Nemotron 3 Super - large quality difference between llama.cpp and vLLM?

Reddit r/LocalLLaMA / 3/29/2026

💬 OpinionDeveloper Stack & InfrastructureSignals & Early TrendsIdeas & Deep Analysis

Key Points

  • The author compares Nemotron 3 Super performance on the same private reasoning/knowledge benchmark across vLLM and llama.cpp and finds vLLM scores much higher (55.4% vs 40.2%).
  • The benchmark setup disables “thinking,” uses temperature 0.7, and keeps other parameters near defaults, suggesting the gap may not be driven by temperature/top-p choices.
  • They suspect it is not inherent to the NVFP4 format because similar patterns appear with other quantizations (Q4/Q8/F16 in general) and with a different quant variant (~40% on llama.cpp).
  • A cross-model sanity check with Gemma 3 27B shows nearly identical results between llama.cpp and vLLM, implying the discrepancy may be specific to Nemotron 3 Super or to how it is handled.
  • The author asks whether there are additional generation/runtime parameters or implementation differences between vLLM and llama.cpp that could explain the large quality delta, noting they did not see changes across newer llama.cpp versions.

Hey all,

I have a private knowledge/reasoning benchmark I like to use for evaluating models.

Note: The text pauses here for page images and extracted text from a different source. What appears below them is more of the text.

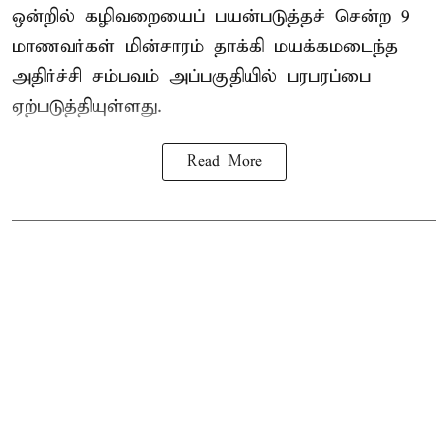
ஒன்றில் கழிவறையைப் பயன்படுத்தச் சென்ற 9
மாணவர்கள்
மின்சாரம் தாக்கி
மயக்கமடைந்த
அதிர்ச்சி சம்பவம் அப்பகுதியில் பரபரப்பை
ஏற்படுத்தியுள்ளது.
Read More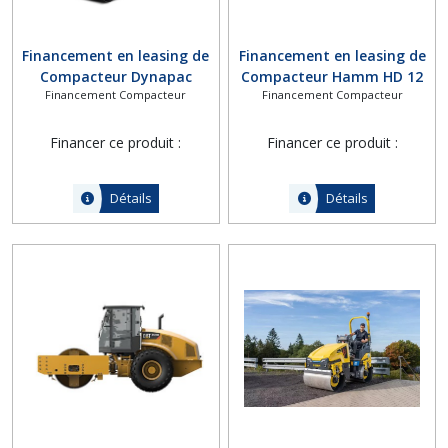
Financement en leasing de
Financement en leasing de
Compacteur Dynapac
Compacteur Hamm HD 12
Financement Compacteur
Financement Compacteur
CC900 Plus
VT
Financer ce produit :
Financer ce produit :
Détails
Détails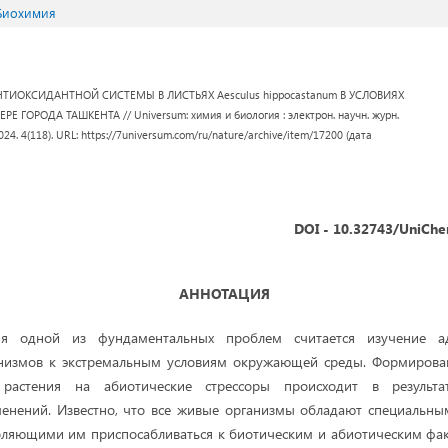
 Биохимия
ТИОКСИДАНТНОЙ СИСТЕМЫ В ЛИСТЬЯХ Aesculus hippocastanum В УСЛОВИЯХ
ГОРОДА ТАШКЕНТА // Universum: химия и биология : электрон. научн. журн.
024. 4(118). URL: https://7universum.com/ru/nature/archive/item/17200 (дата
DOI - 10.32743/UniChe
АННОТАЦИЯ
я одной из фундаментальных проблем считается изучение а
низмов к экстремальным условиям окружающей среды. Формирова
 растения на абиотические стрессоры происходит в результа
менений. Известно, что все живые организмы обладают специальн
оляющими им приспосабливаться к биотическим и абиотическим ф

It's a bit over 400 questions, intended for non-thinking modes, programatically scored. It seems to correlate quite well with the model's quality, at least for my usecases. Smaller models (24-32B) tend to score ~40%, larger ones (70B dense or somewhat larger MoEs) often score ~50%, and the largest ones I can run (Devstral 2/low quants of GLM 4.5-7) get up to ~60%.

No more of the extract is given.